EghtesadOnline: The government has issued over 300 trillion rials ($6.4 billion) worth of debt securities so far in the current fiscal year (started March 21, 2017), Chairman of Islamic Republic of Iran Debt Management Organization Mehdi Banani announced.
The cap set by this year’s budget plan is 340 trillion rials ($7.23 billion), the official was quoted as saying by IRNA.
Banani added that the government plans to issue 95 trillion rials ($2 billion) of Islamic Treasury Bills by the fiscal yearend, IRNA reported.
The next fiscal year’s ceiling on bond issuance by the government, ministries, universities and municipalities is 1.78 quadrillion rials (about $38.86 billion), the Majlis Joint Commission approved, according to Financial Tribune.
In its original proposal for the next year’s budget, the government sought to issue up to 873 trillion rials ($18.97 billion) of bonds, with the parliamentarians only approving 778 trillion rials ($16.9 billion) of it and adding up to 1.1 quadrillion ($21.94 billion) of bonds to the plan for clearing the debts of energy and agriculture ministries’ subsidiary companies as well as renovating and equipping the country’s schools.
Lawmakers expressed concerns that the government is becoming increasingly dependent on raising money by issuing debt to cover widening budget deficits while showing no signs of cutting expenditures.
“The fact is that issuing debt securities requires a dependable source of revenue for future payback, otherwise this will not be acceptable for covering necessary government spending,” a member of the joint commission, Fatemeh Hosseini, wrote in an article published in the Persian economic daily Donya-e-Eqtesad.
Hosseini emphasized that debt issuance to cover budget deficit was an exception, but the practice is becoming more and more commonplace.
“This was first introduced in 2015-16 … for accelerating the movement out of an economic recession … but was unfortunately repeated in the budget bills of following years,” he said.
The parliament’s original premise to allow government debt issuance, the MP argues, was to revive dormant development projects, but it has since distorted into a tool for keeping the government finances afloat.

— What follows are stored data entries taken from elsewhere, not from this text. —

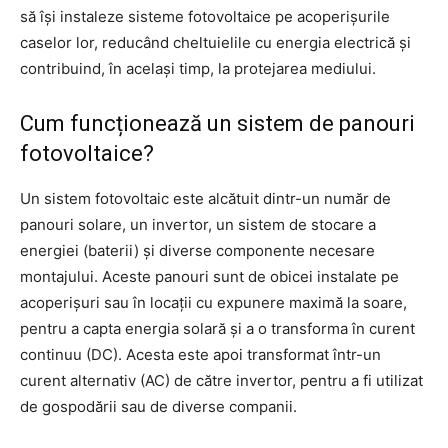
să își instaleze sisteme fotovoltaice pe acoperișurile
caselor lor, reducând cheltuielile cu energia electrică și
contribuind, în același timp, la protejarea mediului.
Cum funcționează un sistem de panouri
fotovoltaice?
Un sistem fotovoltaic este alcătuit dintr-un număr de
panouri solare, un invertor, un sistem de stocare a
energiei (baterii) și diverse componente necesare
montajului. Aceste panouri sunt de obicei instalate pe
acoperișuri sau în locații cu expunere maximă la soare,
pentru a capta energia solară și a o transforma în curent
continuu (DC). Acesta este apoi transformat într-un
curent alternativ (AC) de către invertor, pentru a fi utilizat
de gospodării sau de diverse companii.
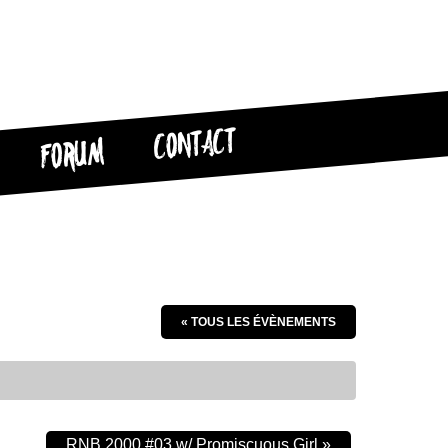
CONTACT
FORUM
« TOUS LES ÉVÈNEMENTS
RNB 2000 #03 w/ Promiscuous Girl
»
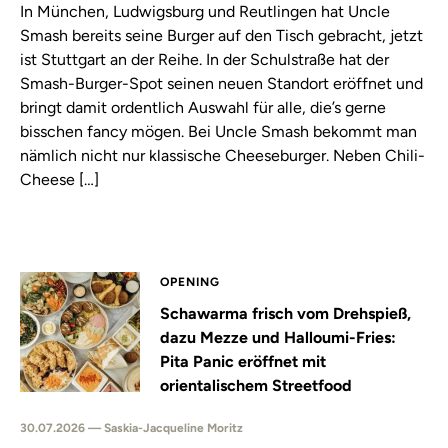
In München, Ludwigsburg und Reutlingen hat Uncle
Smash bereits seine Burger auf den Tisch gebracht, jetzt
ist Stuttgart an der Reihe. In der Schulstraße hat der
Smash-Burger-Spot seinen neuen Standort eröffnet und
bringt damit ordentlich Auswahl für alle, die’s gerne
bisschen fancy mögen. Bei Uncle Smash bekommt man
nämlich nicht nur klassische Cheeseburger. Neben Chili-
Cheese […]
OPENING
Schawarma frisch vom Drehspieß,
dazu Mezze und Halloumi-Fries:
Pita Panic eröffnet mit
orientalischem Streetfood
30.07.2026 — Saskia-Jacqueline Moritz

The Central Bank of Iran’s latest report shows the government’s overall revenues during the first nine months of the current fiscal year (March 21-Dec. 21, 2017) stood at 340.3 trillion rials ($7.24 billion), registering a rise of 27.8% compared with last year’s corresponding period, while its spending hit 725.7 trillion rials ($15.44 billion) during the period to record a 35.6% growth year-on-year.
As a result, the government had to issue 74.8% more bonds in the nine months compared with the corresponding period of last year to cover its widening deficit of 385.4 trillion rials ($8.2 billion).
As much as 601.4 trillion rials ($12.79 billion) worth of bonds were issued during the period under review.
Debt securities in Iran have never experienced a default. But an analysis of the budget bill by Al-Monitor shows that the government is always forced to settle the past matured securities by issuing new ones. This means that the government’s commitments are accumulated and rolled over year-on-year.
The ratio of debt to GDP in the Iranian economy is more than 60%, while the gross financing needs to GDP stand at 30%, according to a recent parliamentary study. This means that the debt balance combined with the financing required to pay the current debt is high compared with the government’s financial capabilities.
Oil prices are far from their heyday levels, and healthcare costs and financial obligations of plans such as guaranteed wheat purchase are further straining government finances. Consequently, the government will either have to limit its financial needs, or risk trapping future governments in a chain of defaults.